(What to produce) Check every line of the entries below for the word "veľmi", and copy the ones that have it.
* * * * *
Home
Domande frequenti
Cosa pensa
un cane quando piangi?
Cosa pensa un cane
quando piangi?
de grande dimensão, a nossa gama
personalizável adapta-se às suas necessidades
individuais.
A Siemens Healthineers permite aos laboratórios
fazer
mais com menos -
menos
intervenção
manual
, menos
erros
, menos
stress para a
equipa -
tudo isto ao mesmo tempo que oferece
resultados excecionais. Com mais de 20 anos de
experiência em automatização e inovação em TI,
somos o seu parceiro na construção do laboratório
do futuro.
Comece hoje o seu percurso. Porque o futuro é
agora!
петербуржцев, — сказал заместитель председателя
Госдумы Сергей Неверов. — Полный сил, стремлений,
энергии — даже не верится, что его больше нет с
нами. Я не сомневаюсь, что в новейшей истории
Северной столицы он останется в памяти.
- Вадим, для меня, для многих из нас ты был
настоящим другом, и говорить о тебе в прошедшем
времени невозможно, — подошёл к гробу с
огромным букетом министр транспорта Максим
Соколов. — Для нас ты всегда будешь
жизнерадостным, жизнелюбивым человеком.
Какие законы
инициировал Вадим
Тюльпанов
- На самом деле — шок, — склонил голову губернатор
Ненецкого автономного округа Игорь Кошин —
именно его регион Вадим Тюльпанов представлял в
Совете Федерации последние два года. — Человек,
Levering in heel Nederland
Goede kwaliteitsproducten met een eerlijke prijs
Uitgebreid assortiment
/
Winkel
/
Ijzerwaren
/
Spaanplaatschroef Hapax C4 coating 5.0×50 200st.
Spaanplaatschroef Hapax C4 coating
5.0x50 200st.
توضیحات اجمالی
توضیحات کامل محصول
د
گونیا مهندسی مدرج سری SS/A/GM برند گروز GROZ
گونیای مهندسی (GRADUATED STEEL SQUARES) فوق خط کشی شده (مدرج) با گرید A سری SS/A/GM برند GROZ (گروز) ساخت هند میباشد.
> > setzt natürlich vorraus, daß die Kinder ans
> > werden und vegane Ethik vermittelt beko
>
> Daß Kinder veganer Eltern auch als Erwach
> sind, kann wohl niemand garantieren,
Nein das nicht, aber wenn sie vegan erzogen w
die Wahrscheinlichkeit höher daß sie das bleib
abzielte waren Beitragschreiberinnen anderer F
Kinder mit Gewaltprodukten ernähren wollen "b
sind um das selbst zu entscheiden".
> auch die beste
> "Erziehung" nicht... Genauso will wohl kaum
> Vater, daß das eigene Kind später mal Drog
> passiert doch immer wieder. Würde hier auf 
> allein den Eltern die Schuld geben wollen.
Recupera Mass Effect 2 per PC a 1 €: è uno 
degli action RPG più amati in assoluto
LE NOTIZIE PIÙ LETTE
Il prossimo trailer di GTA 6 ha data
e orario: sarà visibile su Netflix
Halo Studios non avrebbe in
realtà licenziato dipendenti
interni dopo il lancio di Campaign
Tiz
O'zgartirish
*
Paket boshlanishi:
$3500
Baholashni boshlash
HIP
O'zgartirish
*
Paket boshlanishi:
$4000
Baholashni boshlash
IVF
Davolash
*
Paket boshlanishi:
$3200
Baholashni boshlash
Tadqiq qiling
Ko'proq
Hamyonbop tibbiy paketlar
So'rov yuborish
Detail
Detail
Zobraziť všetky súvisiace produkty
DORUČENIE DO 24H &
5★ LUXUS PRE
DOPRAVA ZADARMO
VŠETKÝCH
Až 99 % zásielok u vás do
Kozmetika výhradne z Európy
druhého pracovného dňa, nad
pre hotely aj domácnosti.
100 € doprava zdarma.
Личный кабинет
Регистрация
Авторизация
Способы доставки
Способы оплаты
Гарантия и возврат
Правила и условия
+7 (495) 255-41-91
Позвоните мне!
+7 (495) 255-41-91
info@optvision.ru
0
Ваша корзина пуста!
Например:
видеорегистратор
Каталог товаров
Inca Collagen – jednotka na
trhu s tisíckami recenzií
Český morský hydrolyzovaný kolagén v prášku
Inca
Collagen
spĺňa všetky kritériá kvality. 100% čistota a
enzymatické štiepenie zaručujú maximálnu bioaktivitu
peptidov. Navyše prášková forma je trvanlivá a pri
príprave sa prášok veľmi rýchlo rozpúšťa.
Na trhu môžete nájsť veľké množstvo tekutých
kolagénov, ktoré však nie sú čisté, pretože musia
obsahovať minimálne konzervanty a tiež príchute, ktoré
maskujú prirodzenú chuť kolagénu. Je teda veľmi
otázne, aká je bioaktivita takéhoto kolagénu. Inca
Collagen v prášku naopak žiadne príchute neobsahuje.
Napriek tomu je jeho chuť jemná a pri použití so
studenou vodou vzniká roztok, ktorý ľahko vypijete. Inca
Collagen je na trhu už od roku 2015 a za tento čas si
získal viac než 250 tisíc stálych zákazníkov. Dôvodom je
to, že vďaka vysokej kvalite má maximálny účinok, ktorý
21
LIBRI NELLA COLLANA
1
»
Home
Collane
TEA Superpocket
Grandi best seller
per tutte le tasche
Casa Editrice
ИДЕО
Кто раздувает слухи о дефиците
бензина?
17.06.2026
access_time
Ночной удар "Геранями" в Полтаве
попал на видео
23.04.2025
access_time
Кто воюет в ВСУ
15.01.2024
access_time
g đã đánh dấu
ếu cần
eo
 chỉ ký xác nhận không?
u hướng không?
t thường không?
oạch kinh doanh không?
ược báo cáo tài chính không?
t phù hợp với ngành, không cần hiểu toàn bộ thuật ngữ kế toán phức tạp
* * * * *
(Answer area)
príprave sa prášok veľmi rýchlo rozpúšťa.
maskujú prirodzenú chuť kolagénu. Je teda veľmi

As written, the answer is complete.